**What is being asked**
An exact copy of the lines, starting at the top of the listing and ending with the line that has "Subscribers", is the required answer. Pictures are not part of it.

**Records provided**

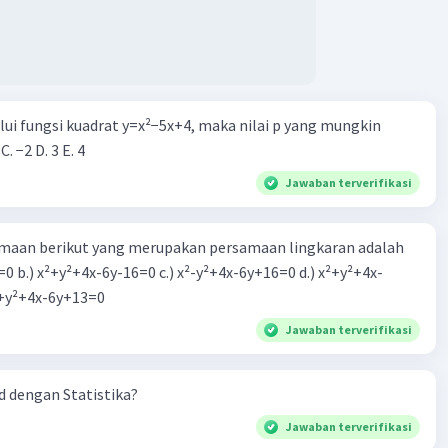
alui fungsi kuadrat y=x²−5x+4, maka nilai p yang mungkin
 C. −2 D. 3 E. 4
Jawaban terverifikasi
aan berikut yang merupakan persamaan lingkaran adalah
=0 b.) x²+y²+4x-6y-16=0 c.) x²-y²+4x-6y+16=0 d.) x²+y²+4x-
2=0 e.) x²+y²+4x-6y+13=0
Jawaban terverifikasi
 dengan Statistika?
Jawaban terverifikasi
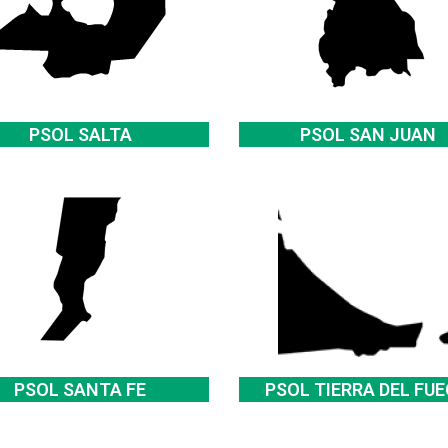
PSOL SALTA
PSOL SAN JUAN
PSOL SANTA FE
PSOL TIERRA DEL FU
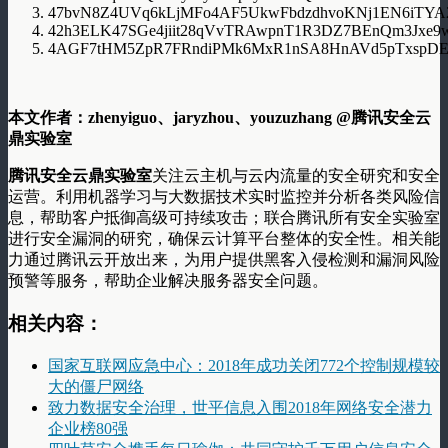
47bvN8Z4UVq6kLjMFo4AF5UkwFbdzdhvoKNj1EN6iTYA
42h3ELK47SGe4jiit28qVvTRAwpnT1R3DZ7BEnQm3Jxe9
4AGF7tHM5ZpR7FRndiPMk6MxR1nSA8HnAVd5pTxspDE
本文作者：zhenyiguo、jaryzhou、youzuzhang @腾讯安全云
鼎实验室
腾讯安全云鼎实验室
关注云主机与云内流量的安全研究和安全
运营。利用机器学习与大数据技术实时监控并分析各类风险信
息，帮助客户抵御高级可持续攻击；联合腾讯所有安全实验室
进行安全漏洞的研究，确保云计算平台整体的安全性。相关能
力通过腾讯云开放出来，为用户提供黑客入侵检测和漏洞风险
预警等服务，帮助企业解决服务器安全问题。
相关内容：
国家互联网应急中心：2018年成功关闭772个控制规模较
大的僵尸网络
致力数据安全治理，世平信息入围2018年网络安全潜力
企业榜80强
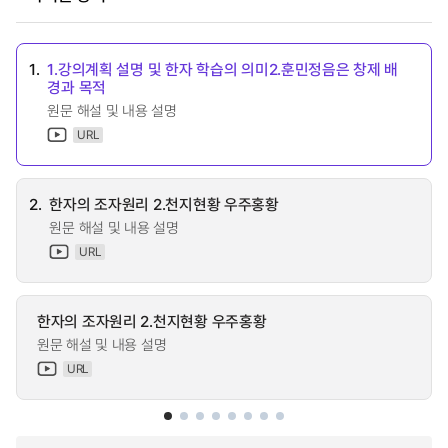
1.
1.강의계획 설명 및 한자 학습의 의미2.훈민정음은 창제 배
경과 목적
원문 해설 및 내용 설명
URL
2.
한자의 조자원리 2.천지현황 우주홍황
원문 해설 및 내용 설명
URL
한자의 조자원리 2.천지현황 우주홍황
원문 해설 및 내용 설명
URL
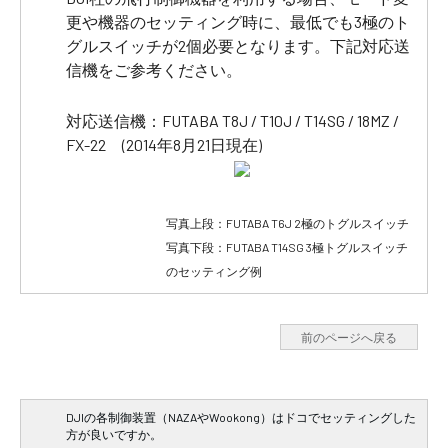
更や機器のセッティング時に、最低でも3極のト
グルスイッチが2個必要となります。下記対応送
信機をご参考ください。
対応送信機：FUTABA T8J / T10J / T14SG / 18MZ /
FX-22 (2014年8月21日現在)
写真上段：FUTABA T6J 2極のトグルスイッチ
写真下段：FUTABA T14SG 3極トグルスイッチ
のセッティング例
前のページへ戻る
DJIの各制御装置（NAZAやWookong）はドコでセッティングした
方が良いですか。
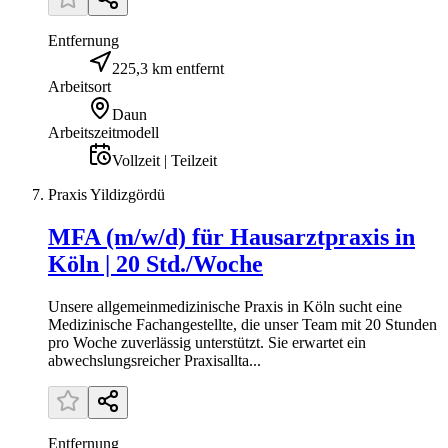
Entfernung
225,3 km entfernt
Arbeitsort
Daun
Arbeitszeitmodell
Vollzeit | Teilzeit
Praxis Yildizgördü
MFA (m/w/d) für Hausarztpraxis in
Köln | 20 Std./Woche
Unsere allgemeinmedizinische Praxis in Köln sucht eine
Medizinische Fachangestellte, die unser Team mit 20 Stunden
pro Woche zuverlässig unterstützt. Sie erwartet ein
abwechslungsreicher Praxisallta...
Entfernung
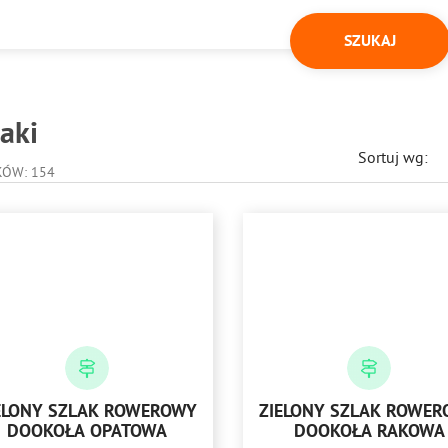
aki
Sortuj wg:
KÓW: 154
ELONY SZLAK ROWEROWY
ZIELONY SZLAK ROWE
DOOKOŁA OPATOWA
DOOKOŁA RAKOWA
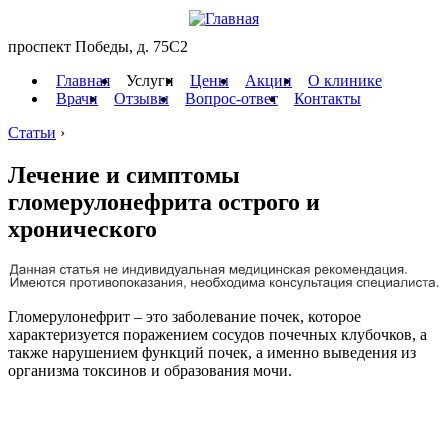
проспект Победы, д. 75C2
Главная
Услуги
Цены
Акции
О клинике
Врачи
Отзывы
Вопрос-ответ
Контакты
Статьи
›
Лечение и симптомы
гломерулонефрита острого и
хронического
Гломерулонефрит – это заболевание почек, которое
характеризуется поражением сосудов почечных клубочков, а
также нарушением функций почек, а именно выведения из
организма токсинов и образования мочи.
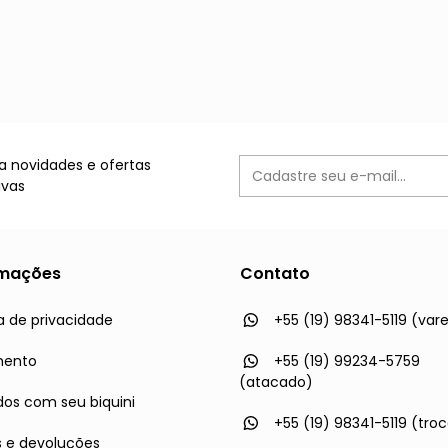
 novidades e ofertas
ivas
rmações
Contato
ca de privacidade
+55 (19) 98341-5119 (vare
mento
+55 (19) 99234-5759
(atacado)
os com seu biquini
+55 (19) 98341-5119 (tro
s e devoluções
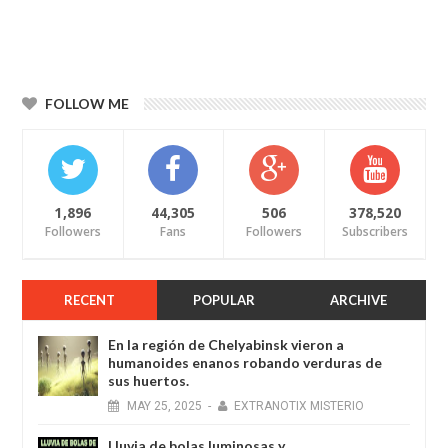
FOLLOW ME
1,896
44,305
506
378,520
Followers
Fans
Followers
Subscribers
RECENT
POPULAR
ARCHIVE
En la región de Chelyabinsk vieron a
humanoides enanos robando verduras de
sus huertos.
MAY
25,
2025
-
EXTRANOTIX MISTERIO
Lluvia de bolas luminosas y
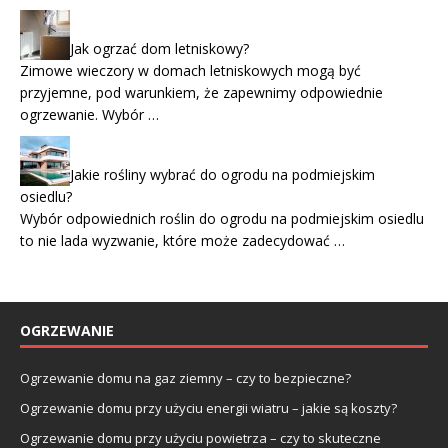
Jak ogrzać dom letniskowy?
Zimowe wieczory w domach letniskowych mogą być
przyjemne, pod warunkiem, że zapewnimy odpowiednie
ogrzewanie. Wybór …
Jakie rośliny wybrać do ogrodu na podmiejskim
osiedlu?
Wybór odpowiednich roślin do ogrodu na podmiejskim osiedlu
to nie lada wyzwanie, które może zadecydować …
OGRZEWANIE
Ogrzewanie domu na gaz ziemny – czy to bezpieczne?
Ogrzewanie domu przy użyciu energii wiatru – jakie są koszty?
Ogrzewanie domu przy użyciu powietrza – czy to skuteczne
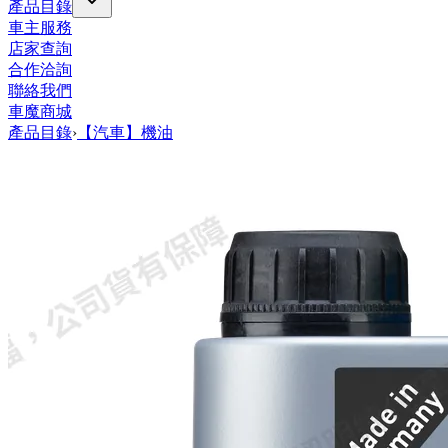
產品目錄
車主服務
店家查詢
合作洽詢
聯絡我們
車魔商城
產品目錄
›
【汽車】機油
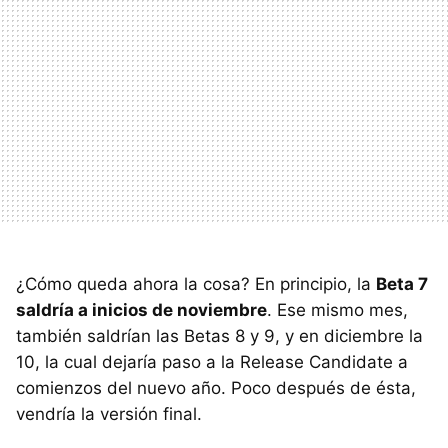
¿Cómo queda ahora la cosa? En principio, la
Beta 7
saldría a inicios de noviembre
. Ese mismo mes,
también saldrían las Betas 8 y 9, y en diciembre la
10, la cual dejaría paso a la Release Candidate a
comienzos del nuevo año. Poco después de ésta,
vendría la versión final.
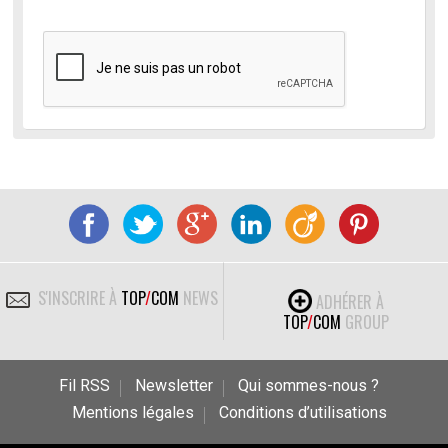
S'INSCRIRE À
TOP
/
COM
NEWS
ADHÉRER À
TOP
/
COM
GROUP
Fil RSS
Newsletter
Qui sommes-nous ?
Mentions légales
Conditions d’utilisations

**Result of this task**
alui fungsi kuadrat y=x²−5x+4, maka nilai p yang mungkin
 C. −2 D. 3 E. 4
Jawaban terverifikasi
aan berikut yang merupakan persamaan lingkaran adalah
=0 b.) x²+y²+4x-6y-16=0 c.) x²-y²+4x-6y+16=0 d.) x²+y²+4x-
2=0 e.) x²+y²+4x-6y+13=0
Jawaban terverifikasi
 dengan Statistika?
Jawaban terverifikasi
PSOL SALTA
PSOL SAN JUAN
PSOL SANTA FE
PSOL TIERRA DEL FU
47bvN8Z4UVq6kLjMFo4AF5UkwFbdzdhvoKNj1EN6iTYA
42h3ELK47SGe4jiit28qVvTRAwpnT1R3DZ7BEnQm3Jxe9
4AGF7tHM5ZpR7FRndiPMk6MxR1nSA8HnAVd5pTxspDE
本文作者：zhenyiguo、jaryzhou、youzuzhang @腾讯安全云
鼎实验室
腾讯安全云鼎实验室
关注云主机与云内流量的安全研究和安全
运营。利用机器学习与大数据技术实时监控并分析各类风险信
息，帮助客户抵御高级可持续攻击；联合腾讯所有安全实验室
进行安全漏洞的研究，确保云计算平台整体的安全性。相关能
力通过腾讯云开放出来，为用户提供黑客入侵检测和漏洞风险
预警等服务，帮助企业解决服务器安全问题。
相关内容：
国家互联网应急中心：2018年成功关闭772个控制规模较
大的僵尸网络
致力数据安全治理，世平信息入围2018年网络安全潜力
企业榜80强
1.
1.강의계획 설명 및 한자 학습의 의미2.훈민정음은 창제 배
경과 목적
원문 해설 및 내용 설명
URL
2.
한자의 조자원리 2.천지현황 우주홍황
원문 해설 및 내용 설명
URL
한자의 조자원리 2.천지현황 우주홍황
원문 해설 및 내용 설명
URL
更や機器のセッティング時に、最低でも3極のト
グルスイッチが2個必要となります。下記対応送
信機をご参考ください。
対応送信機：FUTABA T8J / T10J / T14SG / 18MZ /
FX-22 (2014年8月21日現在)
写真上段：FUTABA T6J 2極のトグルスイッチ
写真下段：FUTABA T14SG 3極トグルスイッチ
のセッティング例
前のページへ戻る
DJIの各制御装置（NAZAやWookong）はドコでセッティングした
方が良いですか。
Entfernung
225,3 km entfernt
Arbeitsort
Daun
Arbeitszeitmodell
Vollzeit | Teilzeit
Praxis Yildizgördü
MFA (m/w/d) für Hausarztpraxis in
Köln | 20 Std./Woche
Unsere allgemeinmedizinische Praxis in Köln sucht eine
Medizinische Fachangestellte, die unser Team mit 20 Stunden
pro Woche zuverlässig unterstützt. Sie erwartet ein
abwechslungsreicher Praxisallta...
Entfernung
aki
Sortuj wg:
KÓW: 154
ELONY SZLAK ROWEROWY
ZIELONY SZLAK ROWE
DOOKOŁA OPATOWA
DOOKOŁA RAKOWA
проспект Победы, д. 75C2
Главная
Услуги
Цены
Акции
О клинике
Врачи
Отзывы
Вопрос-ответ
Контакты
Статьи
›
Лечение и симптомы
гломерулонефрита острого и
хронического
Гломерулонефрит – это заболевание почек, которое
характеризуется поражением сосудов почечных клубочков, а
также нарушением функций почек, а именно выведения из
организма токсинов и образования мочи.
 novidades e ofertas
ivas
rmações
Contato
ca de privacidade
+55 (19) 98341-5119 (vare
mento
+55 (19) 99234-5759
(atacado)
os com seu biquini
+55 (19) 98341-5119 (tro
s e devoluções
FOLLOW ME
1,896
44,305
506
378,520
Followers
Fans
Followers
Subscribers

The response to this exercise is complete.